Las almas bellas del progresismo, especialmente del catolicismo, siguen pidiendo que Europa intervenga contra Israel, imaginando que esto molesta a los europeos por un exterminio que, por primera vez en la historia, entra todos los días en los hogares a través del sistema mediático y de la red. Las crónicas del exterminio racista generan un sentido común de repulsión en la opinión pública mundial y entierran definitivamente la solidaridad emocional con el pueblo israelí y su tragedia histórica. Es Israel y su conducta, paradójicamente, quien despierta los peores sentimientos que proponen incluso un peligroso cortocircuito entre sionismo, Israel y judíos, lamentablemente no del todo infundado, tomando en cuenta la encuesta conducida en Marzo per la Penn State University de la Pensilvania y publicada por Haaretz, que estima en 82% el grado de aprobación por el actuar de Netanyahu en Gaza. Pero es inútil: Occidente no puede ni quiere renunciar a su dominio en nombre de la ética, el derecho y la justicia, todos temas que no se traducen en beneficios contables.

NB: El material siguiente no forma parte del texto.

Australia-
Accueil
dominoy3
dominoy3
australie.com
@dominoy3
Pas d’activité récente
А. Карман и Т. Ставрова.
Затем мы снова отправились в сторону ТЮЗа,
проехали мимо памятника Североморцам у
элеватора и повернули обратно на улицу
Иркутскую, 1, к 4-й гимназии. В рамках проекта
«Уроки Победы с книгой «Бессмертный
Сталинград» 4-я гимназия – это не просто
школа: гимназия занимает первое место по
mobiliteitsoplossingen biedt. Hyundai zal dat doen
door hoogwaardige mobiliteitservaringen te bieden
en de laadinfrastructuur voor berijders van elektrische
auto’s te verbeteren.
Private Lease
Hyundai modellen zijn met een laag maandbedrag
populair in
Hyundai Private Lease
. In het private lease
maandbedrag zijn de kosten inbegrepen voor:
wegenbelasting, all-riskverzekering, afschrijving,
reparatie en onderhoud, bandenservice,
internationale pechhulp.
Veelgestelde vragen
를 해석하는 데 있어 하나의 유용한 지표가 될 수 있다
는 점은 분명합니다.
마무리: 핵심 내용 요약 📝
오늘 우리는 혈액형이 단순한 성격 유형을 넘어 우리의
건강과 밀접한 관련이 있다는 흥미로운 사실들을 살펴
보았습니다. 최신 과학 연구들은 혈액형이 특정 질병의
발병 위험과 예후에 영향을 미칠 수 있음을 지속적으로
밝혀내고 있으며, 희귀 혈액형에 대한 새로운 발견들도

Las vacilaciones occidentales para sancionar a Israel con medidas económicas, comerciales, políticas y diplomáticas son ya absurdas a los ojos de la opinión pública mundial, que no entiende por qué se han emitido 21.000 sanciones contra Rusia por violaciones de los derechos humanos y ninguna contra Israel. Por otro lado, no hay rastro de sanciones contra Estados Unidos por los crímenes de guerra cometidos desde 1945, desde América Latina hasta Asia, desde Serbia hasta Libia, desde Irak hasta Afganistán y Siria. O contra Francia, desde Argelia hasta Libia. O contra Gran Bretaña, presente en cada masacre de civiles indefensos perpetrada por EE.UU., a la que añadió de su cosecha las islas Malvinas en Argentina.

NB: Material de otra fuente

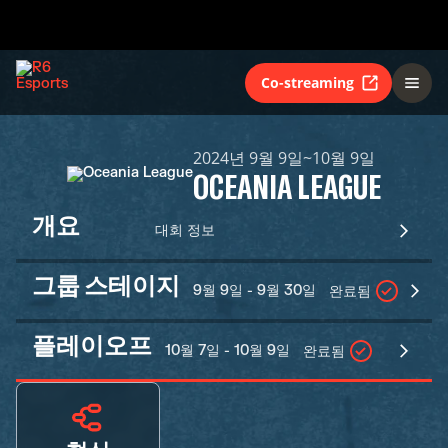
Co-streaming
2024년 9월 9일~10월 9일
OCEANIA LEAGUE
개요
대회 정보
그룹 스테이지
9월 9일 - 9월 30일
완료됨
플레이오프
10월 7일 - 10월 9일
완료됨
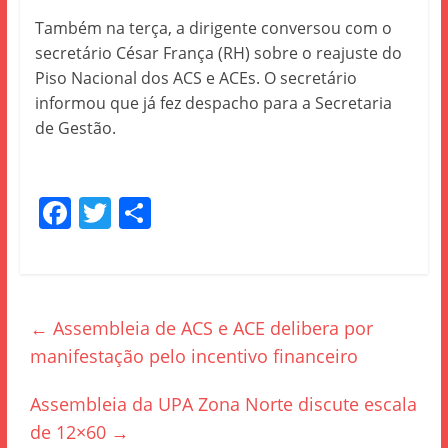
Também na terça, a dirigente conversou com o
secretário César França (RH) sobre o reajuste do
Piso Nacional dos ACS e ACEs. O secretário
informou que já fez despacho para a Secretaria
de Gestão.
F
T
S
a
w
h
c
itt
ar
e
er
e
←
Assembleia de ACS e ACE delibera por
b
manifestação pelo incentivo financeiro
o
o
Assembleia da UPA Zona Norte discute escala
k
de 12×60
→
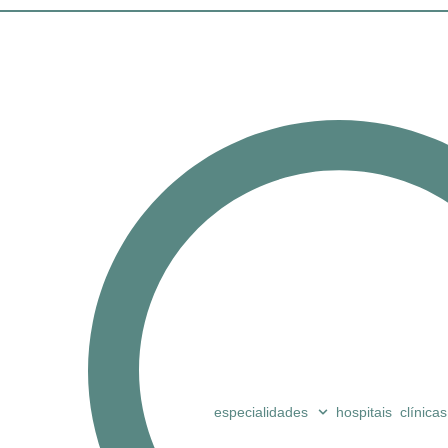
especialidades
hospitais
clínicas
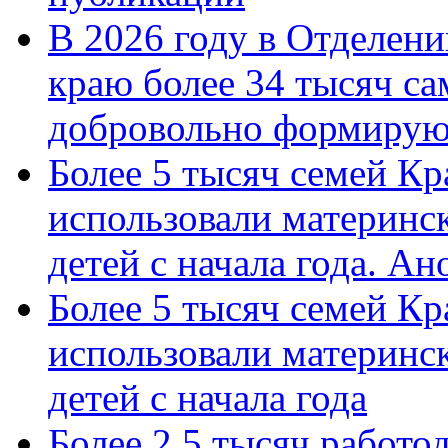
В 2026 году в Отделен
краю более 34 тысяч с
добровольно формиру
Более 5 тысяч семей Кр
использовали материнск
детей с начала года. А
Более 5 тысяч семей Кр
использовали материнск
детей с начала года
Более 2,5 тысяч работо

Palestina enseña al mundo que hay muertos de primera y de segunda categoría. Que los derechos humanos se aplican a los blancos, occidentales y católicos, mientras que pueden interpretarse a placer para todos los demás. Que no hay ética ni razón que frene el ultraje a la soberanía. Que la inviolabilidad de las fronteras y la ocupación militar extranjera son variables políticas. Que el grado de tolerancia ante las violaciones flagrantes del Derecho Internacional Humanitario depende del nivel de los intereses económicos y geoestratégicos en juego.

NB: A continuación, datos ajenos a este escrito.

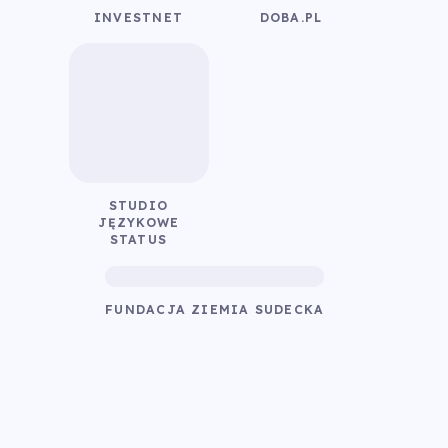
INVESTNET
DOBA.PL
STUDIO
JĘZYKOWE
STATUS
FUNDACJA ZIEMIA SUDECKA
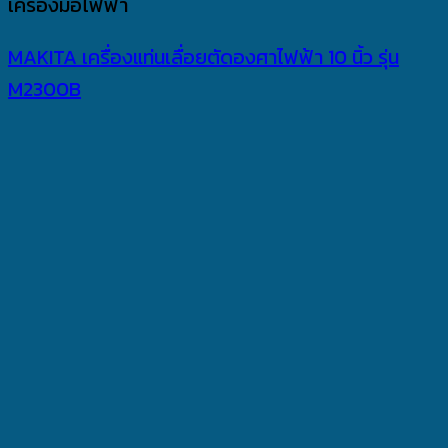
เครื่องมือไฟฟ้า
MAKITA เครื่องแท่นเลื่อยตัดองศาไฟฟ้า 10 นิ้ว รุ่น
M2300B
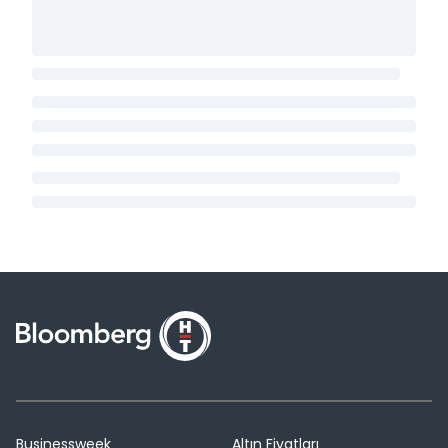
Businessweek
Altın Fiyatları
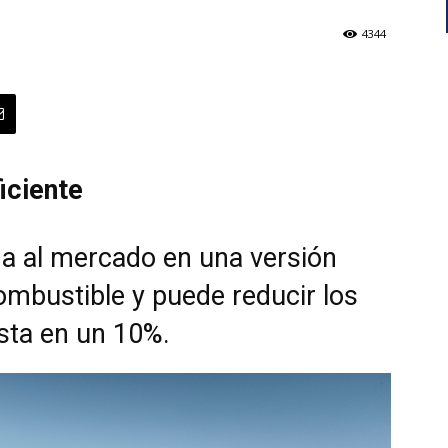
4344
iciente
ega al mercado en una versión
mbustible y puede reducir los
sta en un 10%.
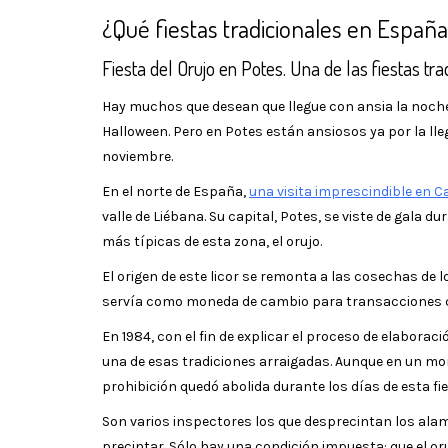
¿Qué fiestas tradicionales en Espa
Fiesta del Orujo en Potes. Una de las fiestas t
Hay muchos que desean que llegue con ansia la noch
Halloween. Pero en Potes están ansiosos ya por la lle
noviembre.
En el norte de España,
una visita imprescindible en C
valle de Liébana. Su capital, Potes, se viste de gala d
más típicas de esta zona, el orujo.
El origen de este licor se remonta a las cosechas de lo
servía como moneda de cambio para transacciones 
En 1984, con el fin de explicar el proceso de elaboraci
una de esas tradiciones arraigadas. Aunque en un mo
prohibición quedó abolida durante los días de esta fie
Son varios inspectores los que desprecintan los alambi
precintar. Sólo hay una condición impuesta: que el or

Sobre Palestina se derrumba todo el andamiaje propagandístico del pensamiento único de tinte liberal, que pretende presentar la democracia occidental como única posible y que reivindica orígenes jamás demostrados en las tesis que defienden los derechos humanos. Se puede discutir sobre la separación de poderes y su autonomía recíproca, sobre la independencia del sistema financiero y sobre las reglas participativas, sobre los derechos civiles y de género, pero eso es pura academia. En realidad, la historia demuestra que los regímenes occidentales responden a los intereses del capitalismo depredador en todas sus fases y que su prevalencia, cueste lo que cueste, es la medida del grado de democracia que están dispuestos a admitir. Porque el liberalismo no tiene valores, solo intereses. Y casi siempre inconfesables.